*WORK INSTRUCTIONS:*
Although the records include pictures, the copy should not; write out exactly the lines from the first through the line with "дров, поперечное расположение, привод".

*INFORMATION:*
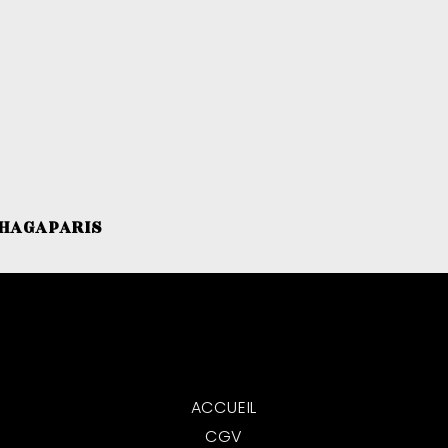
HAGAPARIS
ACCUEIL
CGV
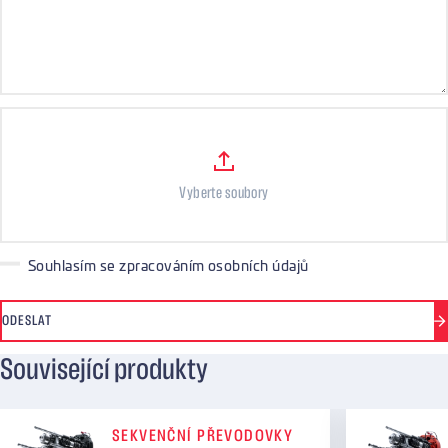
Files
Vyberte soubory
Souhlasím se zpracováním osobních údajů
ODESLAT
Související produkty
SEKVENČNÍ PŘEVODOVKY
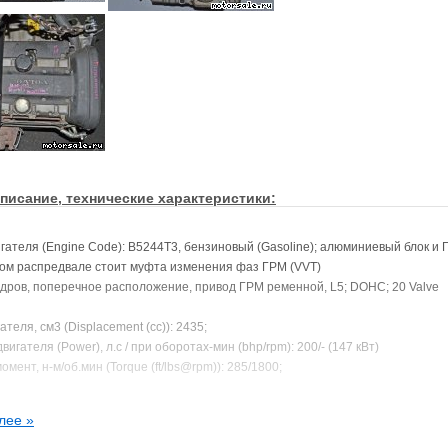
писание, технические характеристики:
гателя (Engine Code): B5244T3, бензиновый (Gasoline); алюминиевый блок и 
ом распредвале стоит муфта изменения фаз ГРМ (VVT)
дров, поперечное расположение, привод ГРМ ременной, L5; DOHC; 20 Valve
теля, см3 (Displacement (cc)): 2435;
игателя (Power), л.с / при оборотах-мин (bhp/rpm): 200/- (147 кВт)
мент, н-м/об.мин (Torque (ft/lbs@rpm)): 285/1800;
тия (Compression Ratio): -;
од поршня (Bore/Stroke), мм: 83.0/90.0
лее »
ся на (In the following car(s)):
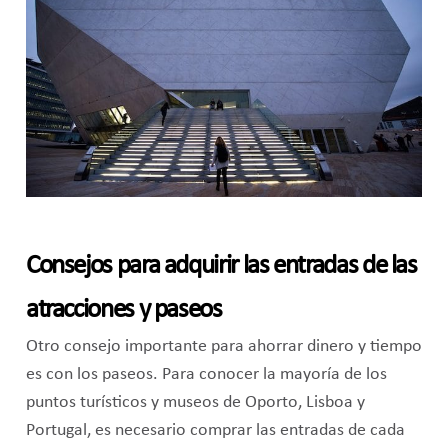
Consejos para adquirir las entradas de las
atracciones y paseos
Otro consejo importante para ahorrar dinero y tiempo
es con los paseos. Para conocer la mayoría de los
puntos turísticos y museos de Oporto, Lisboa y
Portugal, es necesario comprar las entradas de cada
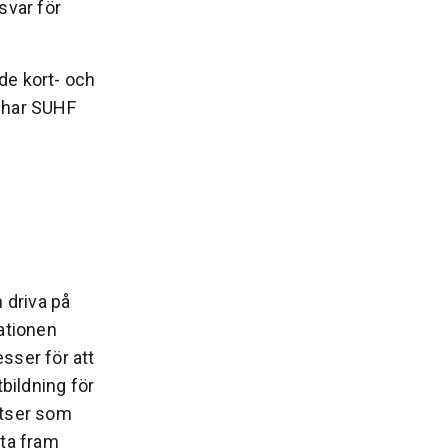
nsvar för
de kort- och
e har SUHF
 driva på
ationen
esser för att
bildning för
atser som
 ta fram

*RESULT:*
HAGAPARIS
ACCUEIL
CGV
Files
Vyberte soubory
Souhlasím se zpracováním osobních údajů
ODESLAT
Související produkty
SEKVENČNÍ PŘEVODOVKY
писание, технические характеристики:
гателя (Engine Code): B5244T3, бензиновый (Gasoline); алюминиевый блок и 
ом распредвале стоит муфта изменения фаз ГРМ (VVT)
дров, поперечное расположение, привод ГРМ ременной, L5; DOHC; 20 Valve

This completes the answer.